23 February 2011
More on Microscopic Black Holes
13 May 2008
While the production of black holes in the LHC is exciting for physicists who understand why they are harmless to life on Earth, some of the general public find the prospect rather alarming. We take these concernss seriously. Below, Michael Barnett of ATLAS Outreach writes to a worried citizen.
Thank you for writing to us about your concern with producing microscopic black holes. As you might guess, the physicists at the Large Hadron Collider have given considerable thought to this subject. The news media and others have speculated about possible danger associated with creating microscopic black holes. If there really were danger, we would be as concerned as anyone else. Of course, we would not consider starting an experiment if we thought there was the slightest risk.
According to some theoretical models, microscopic black holes could be produced in collisions at the LHC. Most people think it is very unlikely, but it would be fascinating if it were possible, and definitely harmless. They would decay into ordinary particles extremely quickly, and those particles would be detected by experiments (the tinier the black hole, the faster it evaporates).
How do we know that they are harmless? Cosmic rays are continuously bombarding Earth's atmosphere with far more energy than protons will have at the LHC, so cosmic rays would produce everything LHC can produce.

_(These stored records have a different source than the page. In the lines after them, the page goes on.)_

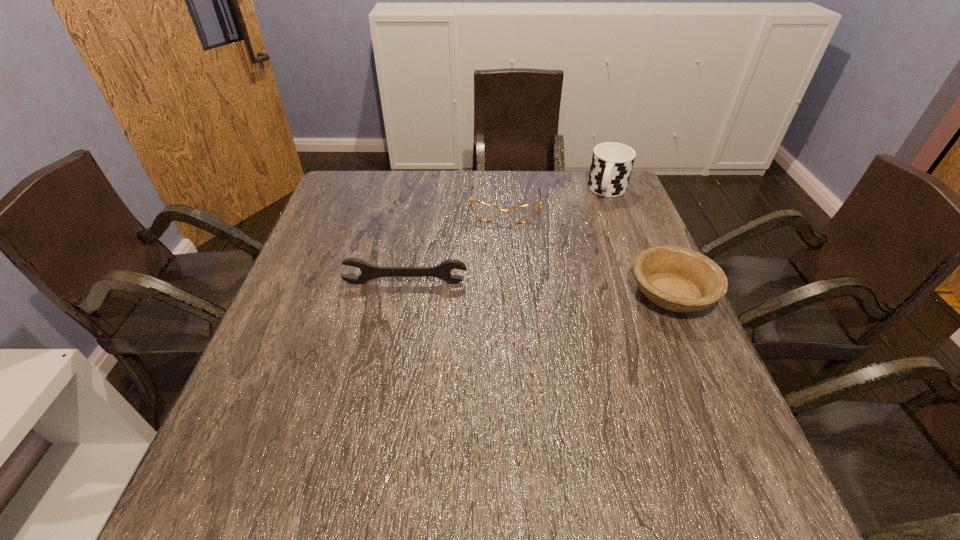 The height and width of the screenshot is (540, 960). Find the location of `vacant area at the right edge`. vacant area at the right edge is located at coordinates (673, 370).

This screenshot has height=540, width=960. In order to click on vacant area at the far left corner of the desktop in this screenshot , I will do `click(341, 184)`.

Find the location of a particular element. This screenshot has width=960, height=540. blank space at the far right corner of the desktop is located at coordinates (583, 202).

This screenshot has width=960, height=540. Identify the location of vacant space at the near right corner of the desktop. (708, 433).

This screenshot has width=960, height=540. I want to click on vacant space that's between the spectacles and the wrench, so 455,245.

Where is `vacant area between the wrench and the bowl`? The image size is (960, 540). vacant area between the wrench and the bowl is located at coordinates (539, 288).

Where is `vacant point located between the wrench and the spectacles`? This screenshot has height=540, width=960. vacant point located between the wrench and the spectacles is located at coordinates (455, 245).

They have done so throughout the 4.5 billion years of the Earth's existence, and the Earth is still here. The LHC just lets us see these processes in the lab (though at a much lower energy than some cosmic rays).
We have read in the news media that a few people propose (despite the predications of physics) that black holes do not decay but are stable. Even if this speculation were true, a still more powerful piece of data rules out any concern. Such microscopic black holes would be produced by cosmic rays hitting neutron stars and be absorbed, and would turn the neutron stars into black holes. If this were true, we would not see any neutron stars, but of course we do.
In conclusion, no matter what assumptions one makes, microscopic black holes pose no concern to anyone. Also keep in mind that it is extremely speculative to imagine microscopic black holes being created, since it requires the existence of extra dimensions of space, and several other highly unlikely assumptions.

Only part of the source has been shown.